▶ [ACTIVITY]: Show all lines from the data that include the word "盈亏金额".
═══ INFORMATION ═══
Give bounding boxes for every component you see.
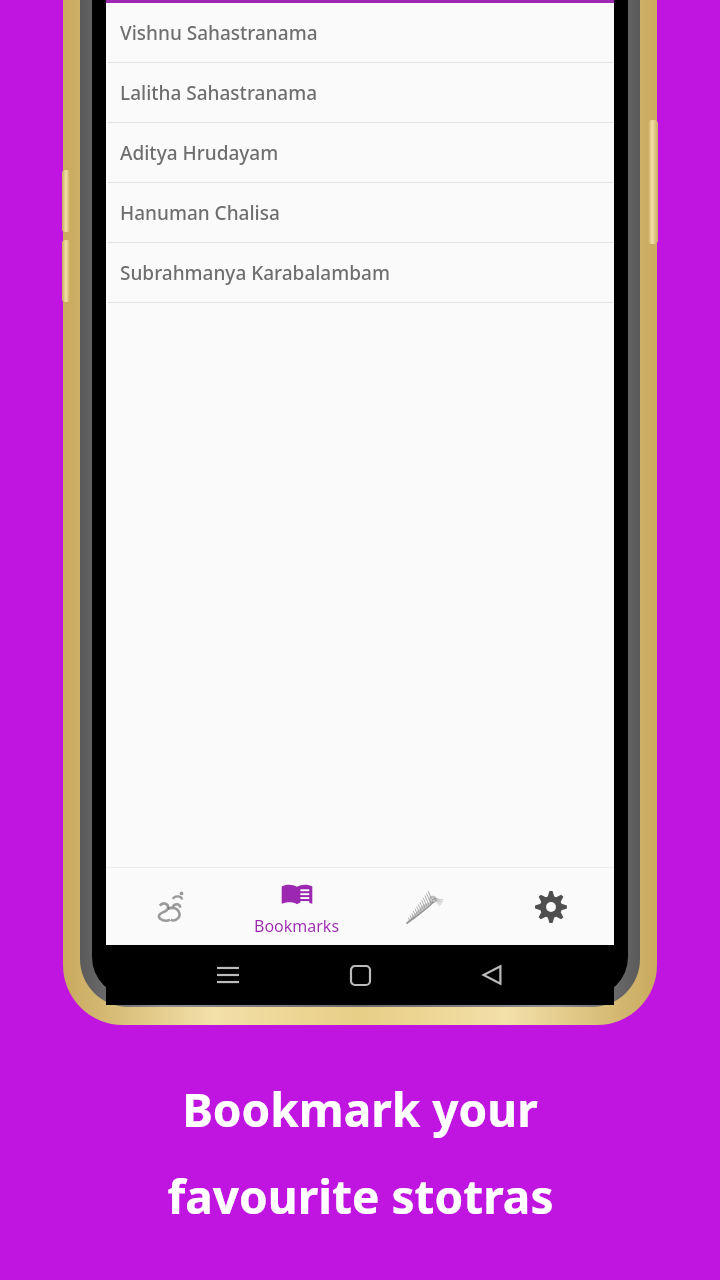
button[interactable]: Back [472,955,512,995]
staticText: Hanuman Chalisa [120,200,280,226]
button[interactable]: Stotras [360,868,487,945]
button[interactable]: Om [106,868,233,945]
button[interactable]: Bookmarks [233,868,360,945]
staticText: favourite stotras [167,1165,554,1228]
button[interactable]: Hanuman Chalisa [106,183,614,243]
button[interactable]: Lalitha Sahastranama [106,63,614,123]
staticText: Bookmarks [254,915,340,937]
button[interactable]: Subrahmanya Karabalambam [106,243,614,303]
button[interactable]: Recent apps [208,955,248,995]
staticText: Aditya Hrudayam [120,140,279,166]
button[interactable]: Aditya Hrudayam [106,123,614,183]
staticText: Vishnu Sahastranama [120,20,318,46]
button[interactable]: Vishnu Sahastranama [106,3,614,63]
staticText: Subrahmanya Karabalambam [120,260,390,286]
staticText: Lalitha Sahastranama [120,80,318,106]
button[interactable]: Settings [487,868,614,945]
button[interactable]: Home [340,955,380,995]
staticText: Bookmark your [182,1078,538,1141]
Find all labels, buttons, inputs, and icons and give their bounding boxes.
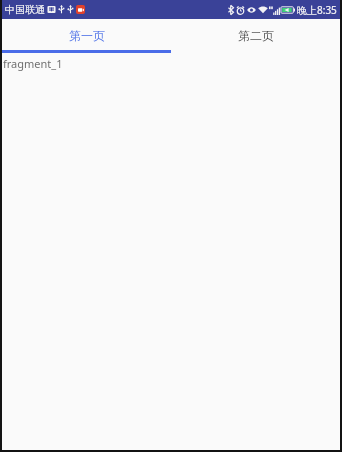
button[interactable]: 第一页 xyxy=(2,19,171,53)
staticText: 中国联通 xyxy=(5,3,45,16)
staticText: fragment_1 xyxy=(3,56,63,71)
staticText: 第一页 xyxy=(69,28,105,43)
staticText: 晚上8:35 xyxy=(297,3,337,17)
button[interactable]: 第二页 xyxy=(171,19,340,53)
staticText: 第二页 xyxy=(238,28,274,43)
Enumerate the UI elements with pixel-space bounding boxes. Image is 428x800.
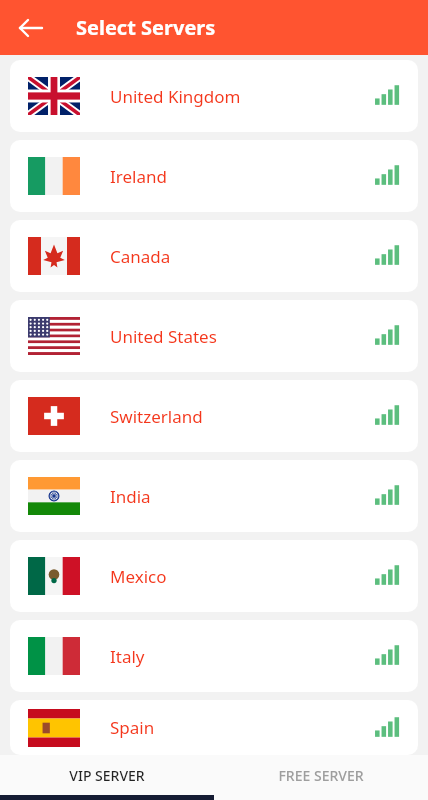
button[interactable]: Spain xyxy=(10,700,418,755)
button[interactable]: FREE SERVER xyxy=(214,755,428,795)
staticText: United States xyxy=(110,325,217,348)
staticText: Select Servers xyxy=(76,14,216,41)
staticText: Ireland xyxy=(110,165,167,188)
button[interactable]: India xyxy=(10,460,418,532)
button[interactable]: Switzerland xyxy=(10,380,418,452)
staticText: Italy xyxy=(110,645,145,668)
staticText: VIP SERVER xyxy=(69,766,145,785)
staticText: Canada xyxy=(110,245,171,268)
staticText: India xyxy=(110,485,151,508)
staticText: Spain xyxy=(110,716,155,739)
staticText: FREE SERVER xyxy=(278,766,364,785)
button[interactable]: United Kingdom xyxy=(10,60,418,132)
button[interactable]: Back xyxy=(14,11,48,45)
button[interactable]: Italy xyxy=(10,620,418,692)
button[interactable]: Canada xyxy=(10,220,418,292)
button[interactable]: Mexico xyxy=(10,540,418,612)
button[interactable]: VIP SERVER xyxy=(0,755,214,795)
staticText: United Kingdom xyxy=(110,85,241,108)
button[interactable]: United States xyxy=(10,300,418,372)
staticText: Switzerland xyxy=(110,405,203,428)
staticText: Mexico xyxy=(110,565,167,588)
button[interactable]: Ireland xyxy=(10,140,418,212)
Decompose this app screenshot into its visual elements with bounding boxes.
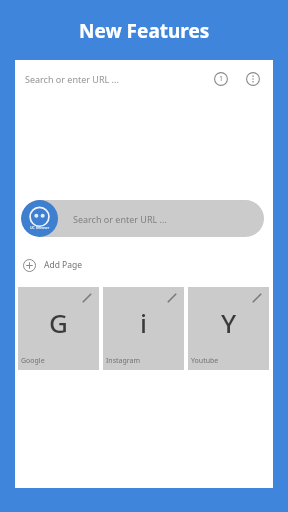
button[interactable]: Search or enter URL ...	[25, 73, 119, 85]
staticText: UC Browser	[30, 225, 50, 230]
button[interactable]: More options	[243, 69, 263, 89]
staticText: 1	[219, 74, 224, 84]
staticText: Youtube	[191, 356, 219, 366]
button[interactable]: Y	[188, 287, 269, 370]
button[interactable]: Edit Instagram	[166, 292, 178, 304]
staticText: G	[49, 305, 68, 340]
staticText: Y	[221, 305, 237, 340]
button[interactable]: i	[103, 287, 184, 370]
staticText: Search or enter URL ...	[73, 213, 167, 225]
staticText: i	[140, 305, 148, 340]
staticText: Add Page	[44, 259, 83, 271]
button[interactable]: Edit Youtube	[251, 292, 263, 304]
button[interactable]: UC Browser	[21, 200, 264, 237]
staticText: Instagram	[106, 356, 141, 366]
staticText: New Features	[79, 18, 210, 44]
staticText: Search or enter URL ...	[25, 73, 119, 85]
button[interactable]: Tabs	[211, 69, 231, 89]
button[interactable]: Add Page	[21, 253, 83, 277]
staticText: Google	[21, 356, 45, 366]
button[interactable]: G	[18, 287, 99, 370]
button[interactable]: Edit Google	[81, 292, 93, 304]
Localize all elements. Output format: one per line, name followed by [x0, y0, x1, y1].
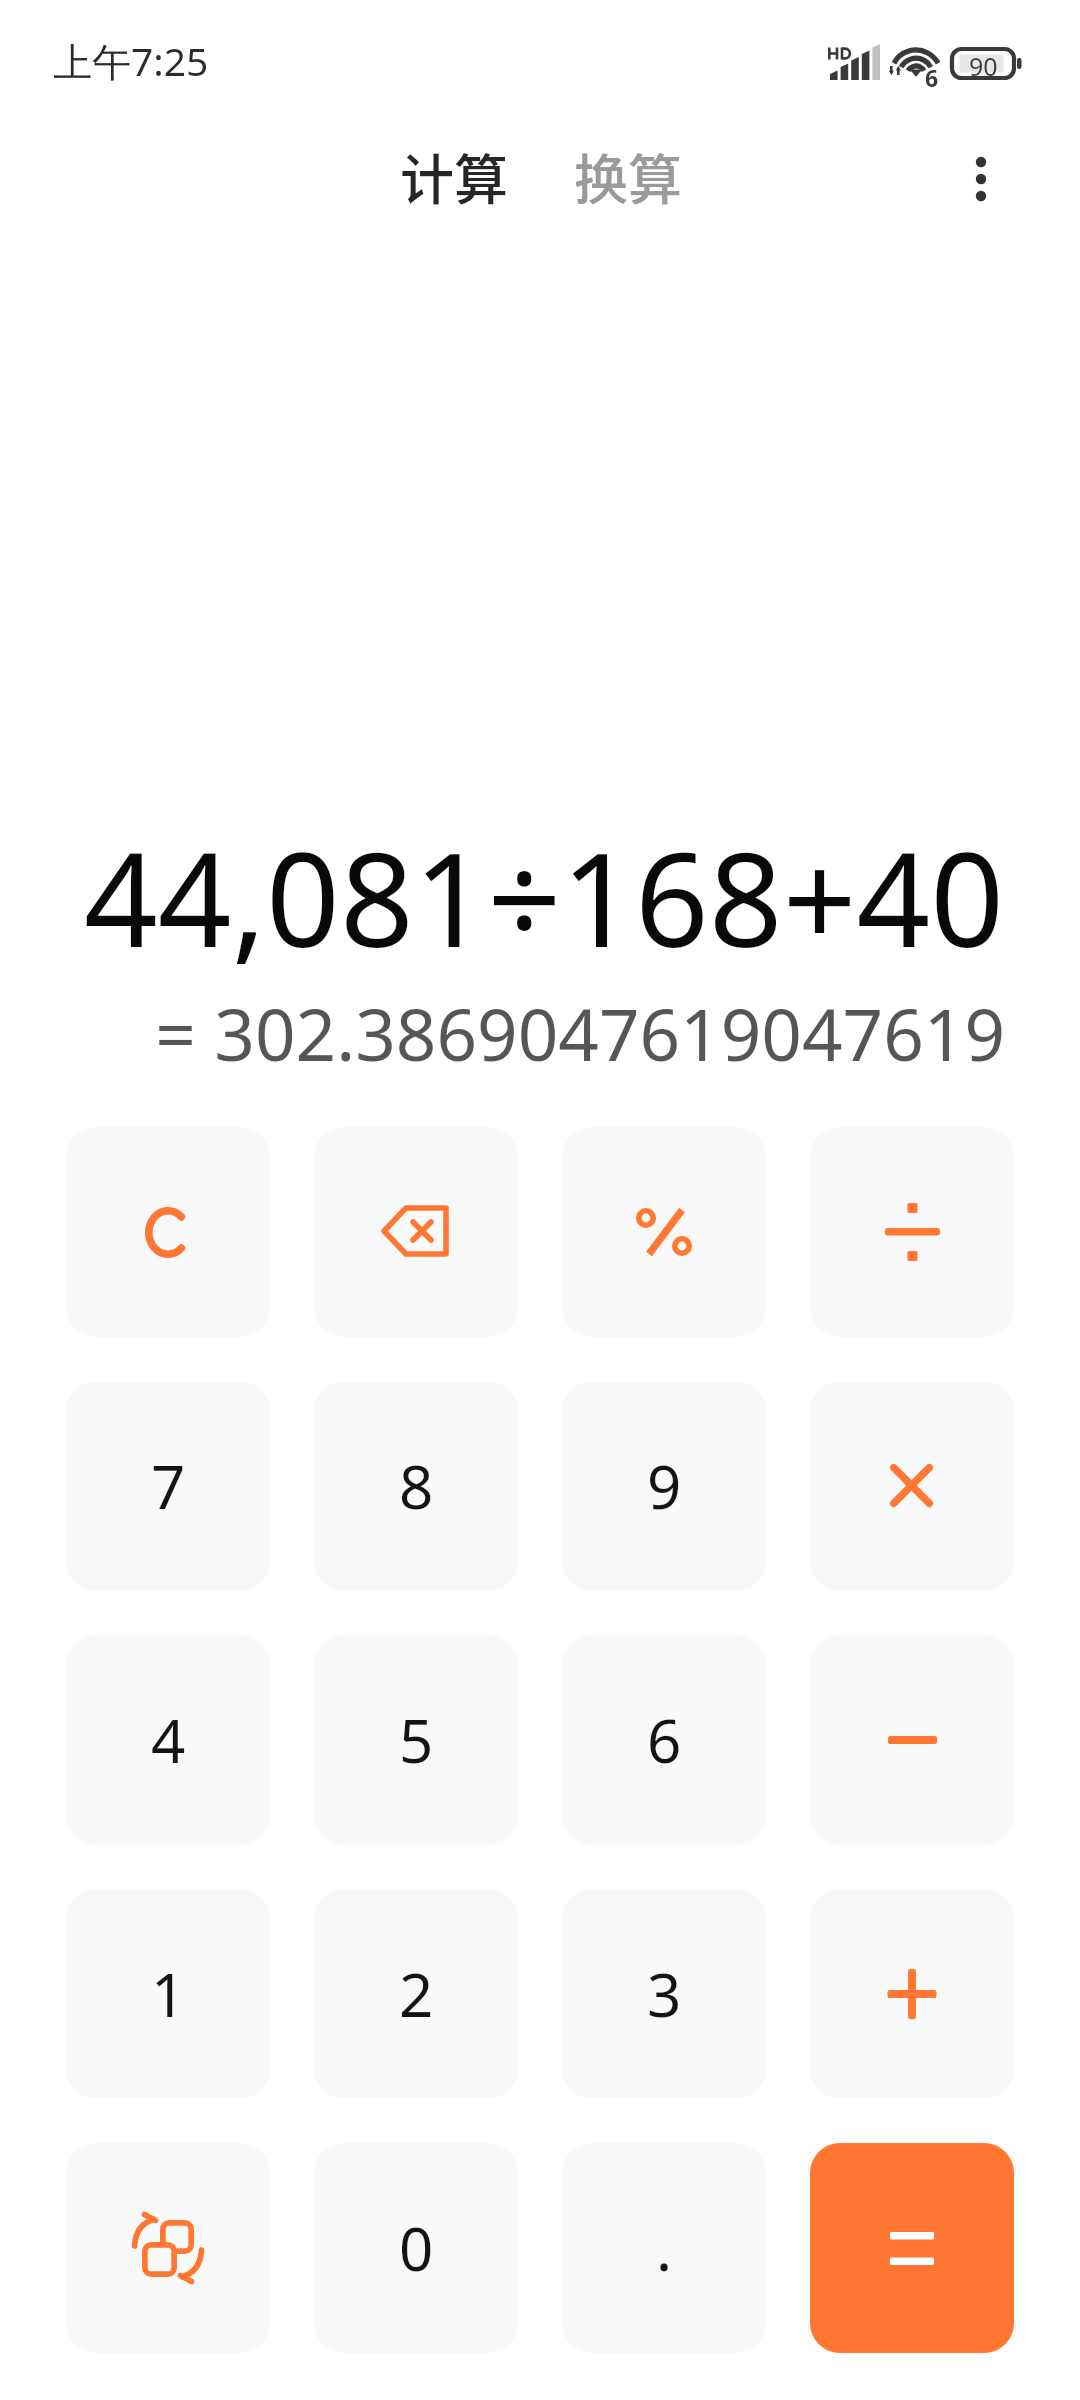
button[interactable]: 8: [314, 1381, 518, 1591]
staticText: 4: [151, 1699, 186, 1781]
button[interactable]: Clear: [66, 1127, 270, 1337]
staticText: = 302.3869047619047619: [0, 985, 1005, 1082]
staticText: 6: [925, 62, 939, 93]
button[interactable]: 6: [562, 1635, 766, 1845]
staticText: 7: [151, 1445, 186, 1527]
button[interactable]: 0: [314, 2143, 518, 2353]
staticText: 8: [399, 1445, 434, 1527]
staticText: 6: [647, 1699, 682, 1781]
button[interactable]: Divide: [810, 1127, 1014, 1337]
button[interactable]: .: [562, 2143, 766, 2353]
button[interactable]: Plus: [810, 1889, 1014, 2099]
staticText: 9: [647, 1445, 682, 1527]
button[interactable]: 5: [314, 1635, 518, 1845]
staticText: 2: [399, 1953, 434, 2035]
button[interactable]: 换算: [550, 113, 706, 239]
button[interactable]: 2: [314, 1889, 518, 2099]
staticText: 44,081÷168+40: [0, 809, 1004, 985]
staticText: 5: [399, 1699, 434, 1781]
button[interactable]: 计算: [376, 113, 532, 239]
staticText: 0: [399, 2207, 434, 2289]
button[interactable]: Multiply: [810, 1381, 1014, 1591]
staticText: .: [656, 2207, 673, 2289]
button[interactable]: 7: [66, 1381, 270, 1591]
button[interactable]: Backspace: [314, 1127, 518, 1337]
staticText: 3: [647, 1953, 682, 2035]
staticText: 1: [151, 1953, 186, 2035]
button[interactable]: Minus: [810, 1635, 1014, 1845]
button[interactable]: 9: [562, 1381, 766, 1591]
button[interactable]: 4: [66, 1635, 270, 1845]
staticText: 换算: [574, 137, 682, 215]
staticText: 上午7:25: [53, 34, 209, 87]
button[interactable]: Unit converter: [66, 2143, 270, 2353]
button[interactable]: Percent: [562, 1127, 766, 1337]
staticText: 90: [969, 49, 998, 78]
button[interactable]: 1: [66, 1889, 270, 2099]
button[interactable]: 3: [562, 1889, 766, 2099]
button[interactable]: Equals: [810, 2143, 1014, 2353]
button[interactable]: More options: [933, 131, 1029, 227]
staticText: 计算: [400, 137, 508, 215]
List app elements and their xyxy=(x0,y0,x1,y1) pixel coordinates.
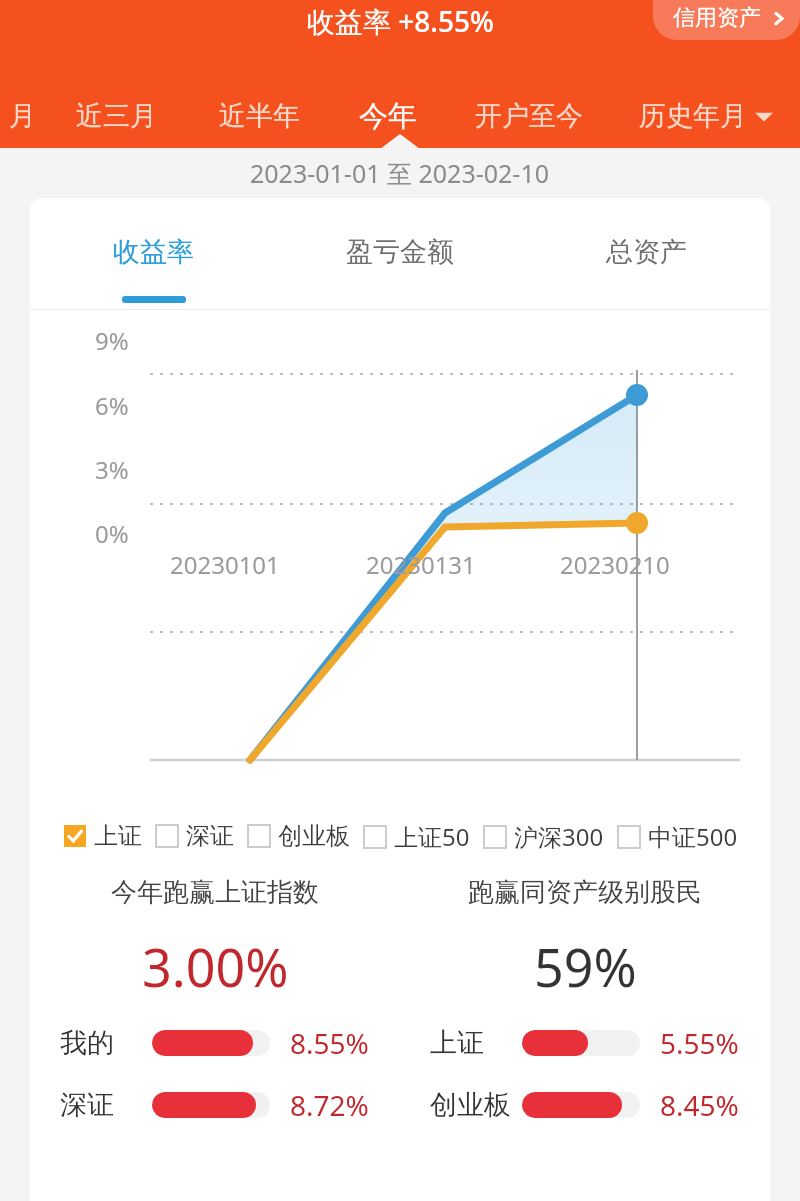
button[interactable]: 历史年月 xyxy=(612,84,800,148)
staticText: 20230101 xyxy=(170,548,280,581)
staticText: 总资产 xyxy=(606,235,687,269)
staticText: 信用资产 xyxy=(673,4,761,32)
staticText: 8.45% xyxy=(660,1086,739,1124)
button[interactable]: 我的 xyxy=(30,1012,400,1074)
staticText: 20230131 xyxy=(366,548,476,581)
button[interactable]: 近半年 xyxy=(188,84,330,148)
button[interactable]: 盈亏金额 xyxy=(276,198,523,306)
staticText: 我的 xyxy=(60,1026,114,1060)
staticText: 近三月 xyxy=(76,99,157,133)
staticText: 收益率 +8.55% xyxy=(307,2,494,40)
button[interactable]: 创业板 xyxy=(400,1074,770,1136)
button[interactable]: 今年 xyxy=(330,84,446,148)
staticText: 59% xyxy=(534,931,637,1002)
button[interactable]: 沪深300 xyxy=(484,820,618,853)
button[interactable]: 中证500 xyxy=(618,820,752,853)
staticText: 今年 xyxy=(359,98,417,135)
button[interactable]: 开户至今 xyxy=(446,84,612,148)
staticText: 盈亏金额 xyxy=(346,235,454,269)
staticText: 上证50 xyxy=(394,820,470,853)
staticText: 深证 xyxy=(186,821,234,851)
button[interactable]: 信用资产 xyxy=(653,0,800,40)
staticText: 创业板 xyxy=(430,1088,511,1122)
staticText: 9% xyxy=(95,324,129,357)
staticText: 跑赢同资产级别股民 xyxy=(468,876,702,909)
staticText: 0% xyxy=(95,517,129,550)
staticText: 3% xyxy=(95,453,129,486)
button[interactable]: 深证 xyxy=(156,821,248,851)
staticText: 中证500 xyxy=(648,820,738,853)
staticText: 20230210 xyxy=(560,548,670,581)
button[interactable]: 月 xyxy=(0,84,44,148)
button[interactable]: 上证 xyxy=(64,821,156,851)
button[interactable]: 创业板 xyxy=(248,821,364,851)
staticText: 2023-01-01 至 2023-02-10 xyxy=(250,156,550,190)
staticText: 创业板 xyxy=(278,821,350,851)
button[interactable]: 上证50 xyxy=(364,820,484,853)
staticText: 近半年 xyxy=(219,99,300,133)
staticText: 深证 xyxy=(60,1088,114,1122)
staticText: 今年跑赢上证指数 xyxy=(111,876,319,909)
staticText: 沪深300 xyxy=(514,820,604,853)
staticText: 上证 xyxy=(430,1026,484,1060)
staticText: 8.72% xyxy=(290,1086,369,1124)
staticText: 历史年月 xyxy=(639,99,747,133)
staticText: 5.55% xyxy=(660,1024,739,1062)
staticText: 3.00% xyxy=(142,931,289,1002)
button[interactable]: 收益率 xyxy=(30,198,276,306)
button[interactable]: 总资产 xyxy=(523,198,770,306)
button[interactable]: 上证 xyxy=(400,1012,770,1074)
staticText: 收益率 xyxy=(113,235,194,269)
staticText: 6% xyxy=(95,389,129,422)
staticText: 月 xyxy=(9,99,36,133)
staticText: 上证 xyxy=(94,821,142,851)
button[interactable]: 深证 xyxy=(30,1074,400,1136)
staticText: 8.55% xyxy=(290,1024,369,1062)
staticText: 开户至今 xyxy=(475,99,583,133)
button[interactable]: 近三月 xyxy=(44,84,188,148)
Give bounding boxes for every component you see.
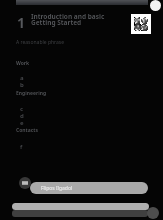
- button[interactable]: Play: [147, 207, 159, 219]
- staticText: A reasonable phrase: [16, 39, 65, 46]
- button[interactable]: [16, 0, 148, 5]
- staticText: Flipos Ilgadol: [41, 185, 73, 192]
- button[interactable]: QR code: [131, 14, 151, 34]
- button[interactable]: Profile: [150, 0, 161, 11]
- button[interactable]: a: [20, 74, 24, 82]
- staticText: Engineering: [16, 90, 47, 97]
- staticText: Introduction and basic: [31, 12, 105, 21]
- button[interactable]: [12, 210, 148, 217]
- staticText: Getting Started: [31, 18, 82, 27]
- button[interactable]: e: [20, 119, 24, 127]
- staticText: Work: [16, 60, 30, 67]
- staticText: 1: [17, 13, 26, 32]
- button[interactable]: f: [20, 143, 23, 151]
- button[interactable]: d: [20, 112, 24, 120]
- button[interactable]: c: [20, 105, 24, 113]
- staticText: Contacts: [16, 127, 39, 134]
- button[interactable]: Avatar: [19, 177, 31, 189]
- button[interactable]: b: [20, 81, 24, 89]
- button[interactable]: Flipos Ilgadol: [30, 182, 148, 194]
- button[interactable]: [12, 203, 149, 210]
═══
▶ [TASK RESPONSE]:
button[interactable]: 盈亏金额 xyxy=(276,198,523,306)
staticText: 盈亏金额 xyxy=(346,235,454,269)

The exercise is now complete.